UnifiSofware (now part of Boomi): Unifi OneMind AI technology underlies the
functionality from data prep and data catalog recommendations to the discovery of
similar datasets, to Natural Language Query support. Based on a Knowledge Graph, it
employs Recurrent Convolutional Neural Network, Hidden Markov Model, and Gene
Sequencing algorithms.
5. Trifacta describes itself as a “data wrangler” (which so far is not an official, technical
term, but maybe watch this space). It uses a combination of machine learning with
human nudging to query and organize data to produce various insights.
Paxata (now part of DataRobot) Paxata has AI-like capabilities though not explicitly
described as an an AI engine. It possesses the ability to auto-discover dependent data
preparation projects and data sets and automatically creates multi-project data flows. It
goes without saying that DataRobot, a company conceived as an AI company, will add
AI to Paxata’s data integration and catalog capabilities.

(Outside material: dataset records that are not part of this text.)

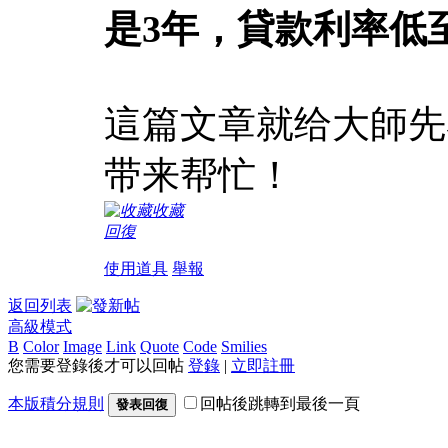
是3年，貸款利率低至
這篇文章就给大師先
带来帮忙！
收藏
回復
使用道具
舉報
返回列表
高級模式
B
Color
Image
Link
Quote
Code
Smilies
您需要登錄後才可以回帖
登錄
|
立即註冊
本版積分規則
回帖後跳轉到最後一頁
發表回復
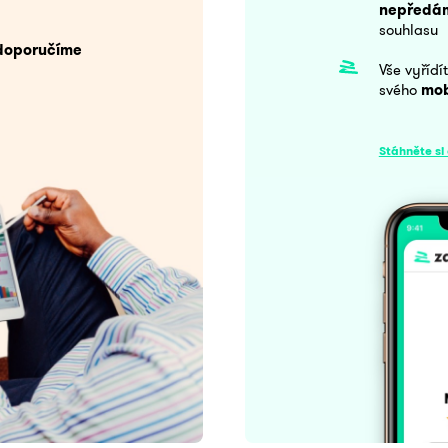
nepředám
souhlasu
doporučíme
Vše vyřídí
svého
mob
Stáhněte si 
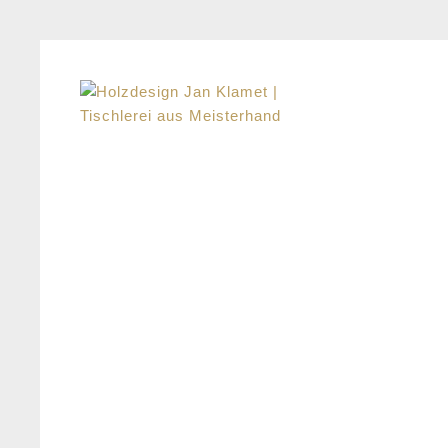
15/04/15
Uncategorized
VIVERRA TEMPOR
Dipiscing lorem felis a ante. Proin consequ
nunc vehicula mattis id eget lorem.
Continue reading
no responses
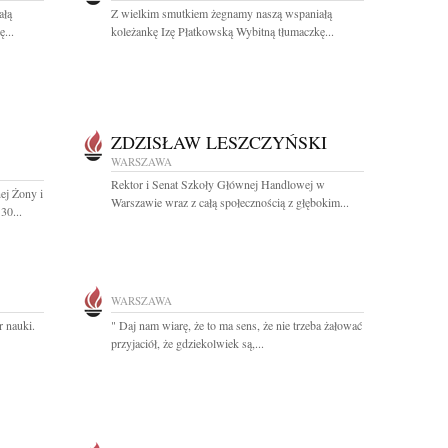
ałą
Z wielkim smutkiem żegnamy naszą wspaniałą
...
koleżankę Izę Płatkowską Wybitną tłumaczkę...
ZDZISŁAW LESZCZYŃSKI
WARSZAWA
Rektor i Senat Szkoły Głównej Handlowej w
ej Żony i
Warszawie wraz z całą społecznością z głębokim...
30...
WARSZAWA
r nauki.
" Daj nam wiarę, że to ma sens, że nie trzeba żałować
przyjaciół, że gdziekolwiek są,...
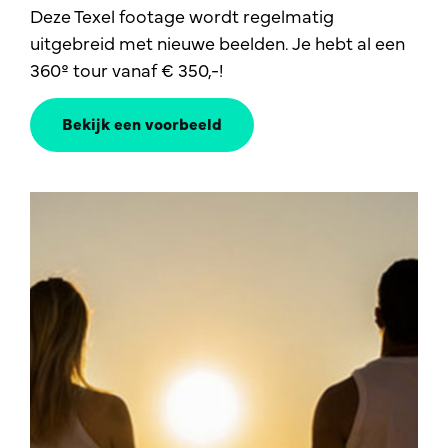
Deze Texel footage wordt regelmatig
uitgebreid met nieuwe beelden. Je hebt al een
360º tour vanaf € 350,-!
Bekijk een voorbeeld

Tamr: There are two main places where Tamr uses machine learning: entity
consolidation (deduplification) and entity classification. An interesting aspect of this is
that Tamr uses reinforcement learning when there isn’t sufficient training data to build a
model initially. Entity classification (record classification) is a multi-step process, with ML
parts.
My take
The bulk of conversations about AI involve people, applications, and automation – the
end of the application train. Opportunities for AI to energize the invisible parts of that
train are maturing and will provide a boost to the AI success (failure) experience.
Maye a little tangential to my suggestion, Hackernoon opines:
When AI is applied to how we develop applications, it will transform the way we used to
manage the infrastructure. AIOps will replace DevOps, and it will enable your IT
department staff to conduct precise root cause analysis. Additionally, it will make it easy
for you to find useful insights and patterns from massive data set in no time. Large scale
enterprises and cloud vendors will benefit from the convergence of DevOps with AI.
I’d have to ask Irfan Ahmed Khan what happened to DataOps, which seems to have
come and gone in no time, but I suppose AIOps is just smarter DataOps.